Special to The Valley Echo
Editor’s note: David Thompson Secondary School student Katie Watt recently returned from France, where she spent three months as part of a student exchange. Katie’s photography is frequently published in both The Echo (she is the photographer of this week’s cover photograph) and The Pioneer.
I must say that it was quite a challenge staying in France for three months. The schooling was quite a laborious task with the long hours that began at 8 a.m. and stretched all the way until 6 p.m., much like an average work day, and with the language barrier it became rather difficult to immediately communicate what I wanted to say without a lot of effort.
On top of it all, I found that the hardest part was being apart from family and friends for such a long time — something I didn’t really think would be an issue when signing up for the exchange, but by the end I certainly proved myself to be wrong.
While all these things were challenging, I do not say them negatively, however. Though it was difficult, it was difficult in a good kind of way: one that pushes you to learn new things and go outside the comfort zone. Of course, that wasn’t the only good thing I took away from my trip. I also learned a lot about their culture, interesting lifestyle, and just overall a lot about their country in comparison to our own.
Oh, right, and the language, too. I certainly did receive the ultimate French language education, but I admittedly found learning about the different ways in which the French live to be much more fascinating.
As it quickly became apparent, the French are a very kind, cheery, beautiful group of people who hardly play into the Western stereotype, despite eating copious amounts of bread with every meal, which really, is hardly a bad thing considering its quality, like nearly all their food there.

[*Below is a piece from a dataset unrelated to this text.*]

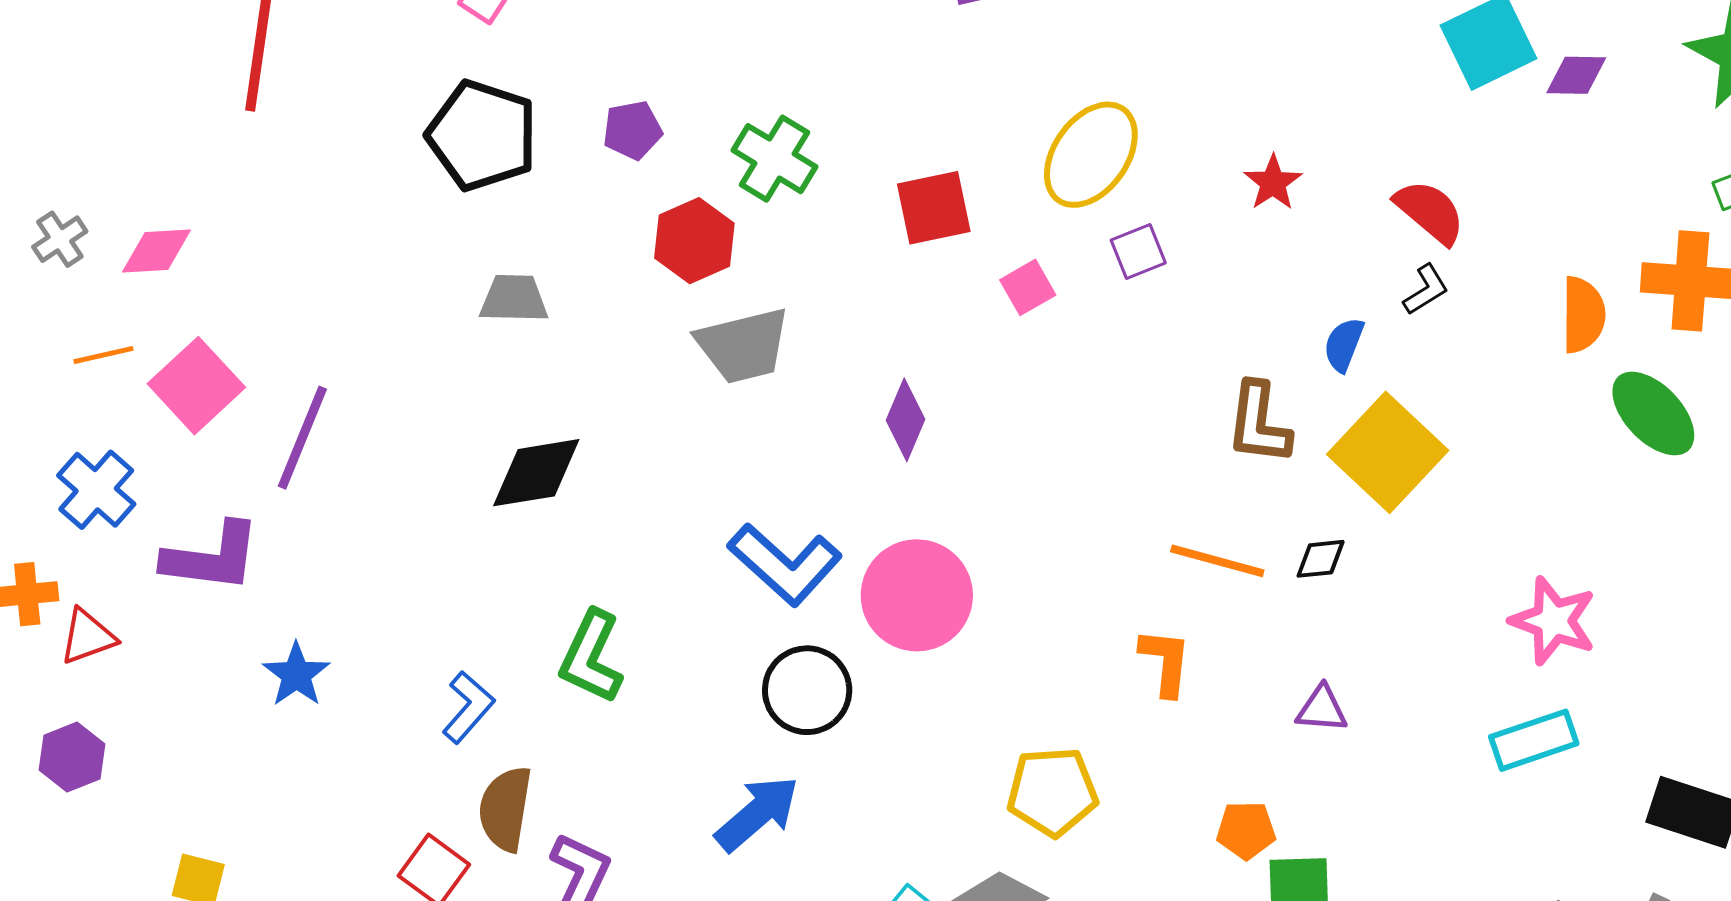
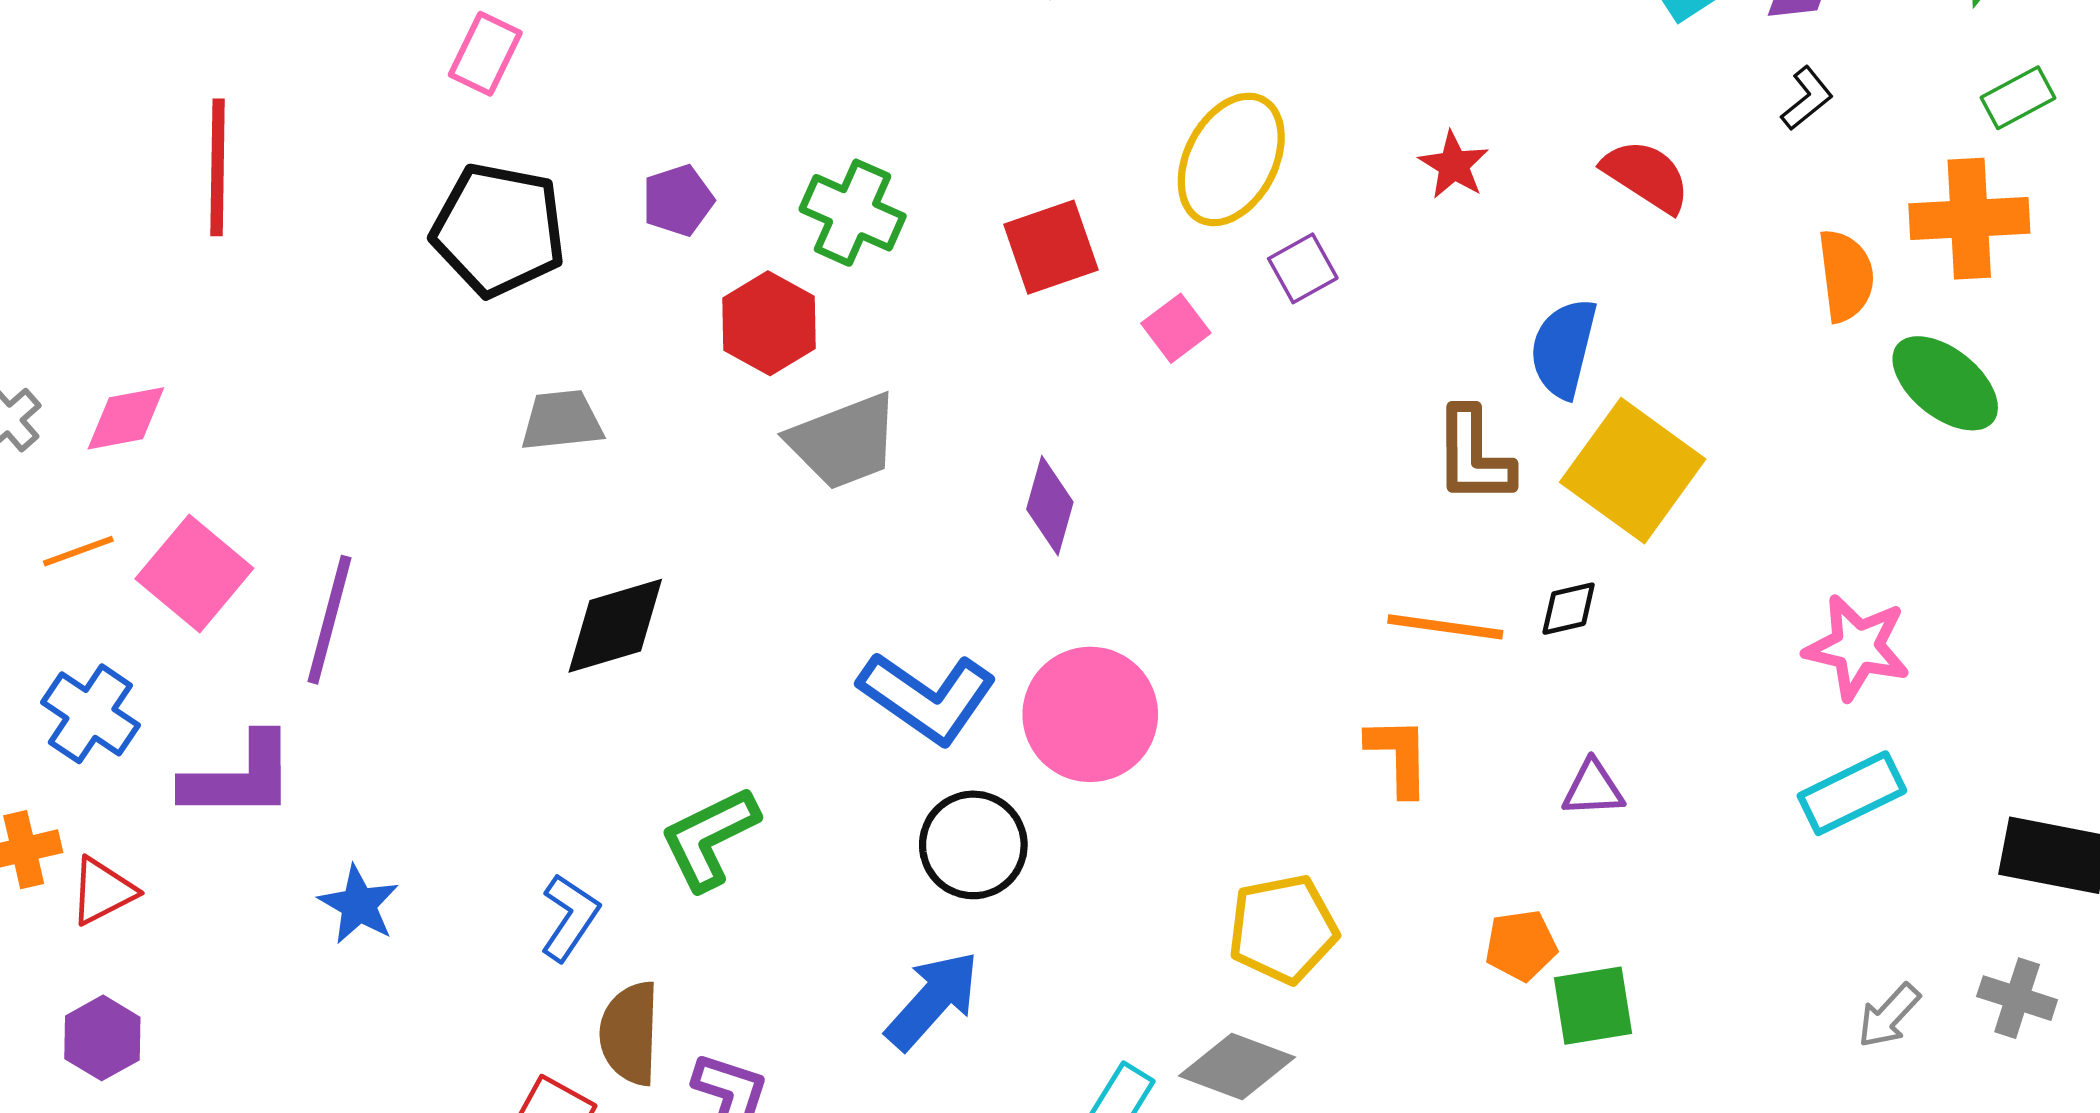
black L-shape: (1426, 290) -> (1807, 98), moved
blue semicircle: (1344, 345) -> (1564, 348), size x1.5
green L-shape: (591, 657) -> (709, 838), turned 46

Though vegetables are rare in their diet, the meat, soups and desserts were absolutely incredible, and not only was their food fantastic, but their style and sense of art was, too. I won’t go too far into depth with it, but the art program at the school was much better than ours here in Canada. While we provide students with easy projects and little criticism, the program there was far different as it was instead taught as an academic subject opposed to an elective. But despite their art program, I did find the rest of their education system quite difficult as the hours seemed to drag on and on without end, and it seemed as if they never went too far in depth with their subjects before moving on. While I did find the schooling part of the stay to be one of the more challenging aspects, in the end I admittedly didn’t care too much as I was efficiently learning the language and I had four weeks of vacation to go elsewhere.
Though France is quite a small country — so small, in fact, that it could fit within ours nearly 16 times (had Alaska belonged to us and not the Americans) — its regions seem to be incredibly diverse. Up in the north are the Alps — the towering mountain range that makes our own Rockies seem like mere hills in comparison; and down in the south are sandy beaches with palm trees. I was quite glad that I got to experience my stay down in the south. I thought that the change in landscape was amazing with the rolling hills scattered with old traditional houses, and sandy beaches that we don’t get the pleasure of enjoying out here in the interior of British Columbia.
But while I did find all this to be interesting, it was the unique difference in culture that I thought to be the most incredible. How the French seem to be so open about everything, from emotions to public affection, while we are so unlike that in many ways.
At first, I found it rather odd seeing people kiss so openly in public, and how every greeting must be met with a peck on the cheek, but towards the end I began to find it rather enjoyable — I thought that it was something strangely beautiful in its own unique way. That wasn’t the only cultural difference, of course, as the French sense of humour was very interesting, too. It seemed that there, everything was able to be joked and laughed about.
In our own lives, many people avoid making jokes about certain topics because they seem to be afraid of offending each other. This, however, is hardly true in the French way of life — it was as if everything from religion to family relationships were made fun of. Of course, it did take some getting use to at first, but in the end it did seem to be oddly… humbling, in a sense.
But while all these differences in culture were very intriguing, perhaps the most interesting difference was the amount of tradition that still held true in their modern way of life. When I say that, I don’t mean people riding in carriages to work opposed to taking transit, or reading the paper instead of watching television — no. By traditional, I mean how their old ways still seem to wonderfully prevail in the ways of the new world through their values, ways of self expression and, interestingly enough, through language, too.
Unlike here, in the cities and towns in France there are many ancient, beautifully crafted cathedrals and churches that stand boldly in the centre of the “ville”, portraying hundreds of years of history, while our country is hardly even that old to begin with. Driving through the countryside was amazing, too, as one could be looking out the window towards a hill where nothing but houses stand now, but once was full with people suffering in the Middle Ages from the Black Plague. Well, that may be a rather dark thought but, really, it was an incredible concept.
So while my stay certainly did have its challenges of homesickness, difficulties in communication, and just adjusting to an entirely different lifestyle in general, these were also the benefits as they taught me new aspects of life, and pushed me to try things that otherwise would be outside my comfort zone. I had a wonderful time getting to meet new people, and it was great to have the unique chance to learn about the country and its different regions from the locals’ perspective.
I won’t lie and say that living in a foreign country for that long wasn’t difficult, but in the end I must say that it was entirely worth it.